How Fault Resilient Booting (FRB) Works on Intel® Server Boards and Intel® Server Systems

Documentation

Product Information & Documentation

000007197

12/11/2023


Symptom(s):

  • What is FRB?
  • How do I know if it is working?
  • Fault resilient booting on Intel® servers.


Solution:

Fault resilient booting

The BMC (Baseboard Management Controller) implements FRB levels 1, 2, and 3. If the default bootstrap processor (BSP) fails to complete the boot process, FRB attempts to boot using an alternate processor.

  • FRB level 1 is intended to recover from a BIST failure detected during POST. This FRB recovery is fully handled by BIOS code.
  • FRB level 2 is intended to recover from a watchdog timeout during POST. The watchdog timer for FRB level 2 is implemented in the BMC.
  • FRB level 3 is intended to recover from a watchdog timeout on hard reset or power-up. This provides hardware functionality for this level of FRB.

FRB-1

In a multiprocessor system, the BIOS registers the application processors in the multi-processor (MP) table and the ACPI APIC tables. When started by the BSP, if an application processor (AP) fails to complete initialization within a certain time, it is assumed to be nonfunctional. If the BIOS detects that an application processor has failed BIST or is nonfunctional, it requests the BMC disable that processor.

The BMC then generates a system reset while disabling the processor; the BIOS will not see the failed processor in the next boot cycle. The failing AP is not listed in the MP table, nor in the ACPI APIC tables, and is invisible to the OS. If the BIOS detects that the BSP has failed BIST, it sends a request to the BMC to disable the present processor. If there is no alternate processor available, the BMC beeps the speaker and halts the system. If the BMC can find another processor, BSP ownership is transferred to that processor via a system reset.

FRB-2

The second watchdog timer (FRB-2) in the BMC is set for approximately 6 minutes by BIOS and is designed to guarantee that the system completes BIOS POST. The FRB-2 timer is enabled before the FRB-3 timer is disabled to prevent any unprotected window of time. Near the end of POST, before the option ROMs are initialized, the BIOS will disable the FRB-2 timer in the BMC.

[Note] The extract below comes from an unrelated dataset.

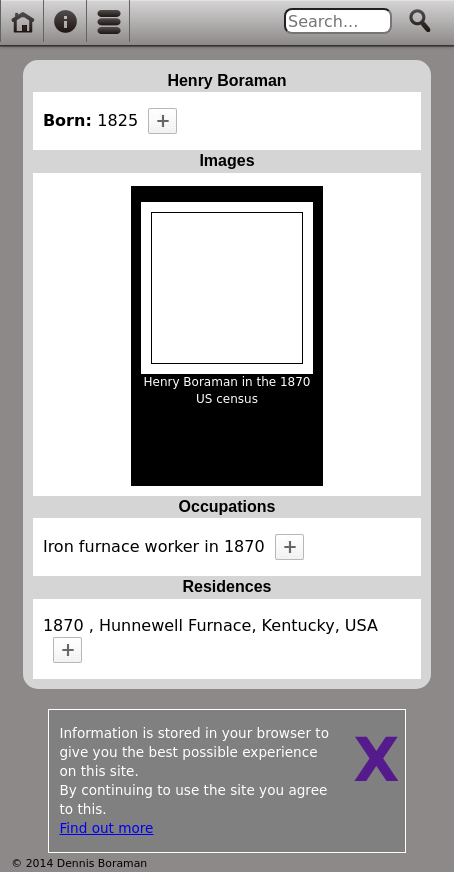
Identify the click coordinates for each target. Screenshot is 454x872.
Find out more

If the system contains more than 1 GB of memory and the user chooses to test every DWORD of memory, the watchdog timer is disabled before the extended memory test starts, because the memory test can take more than 6 minutes under this configuration. If the system hangs during POST, the BIOS will not disable the timer in the BMC, which generates an asynchronous system reset (ASR).

FRB-3

The first timer (FRB-3) starts counting down whenever the system comes out of hard reset, which is usually about 5 seconds. If the BSP successfully resets and starts executing, the BIOS will disable the FRB-3 timer in the BMC by de-asserting the FRB_TIMER_HLT signal (GPIO) and the system continues on with the POST. If the timer expires because of the BSP's failure to fetch or execute BIOS code, the BMC resets the system and disables the failed processor.

The system continues to change the BSP until the BIOS POST gets past disabling the FRB-3 timer in the BMC. The BMC sounds beep codes on the speaker if it fails to find a good processor. The process of cycling through all the processors is repeated upon system reset or power cycle.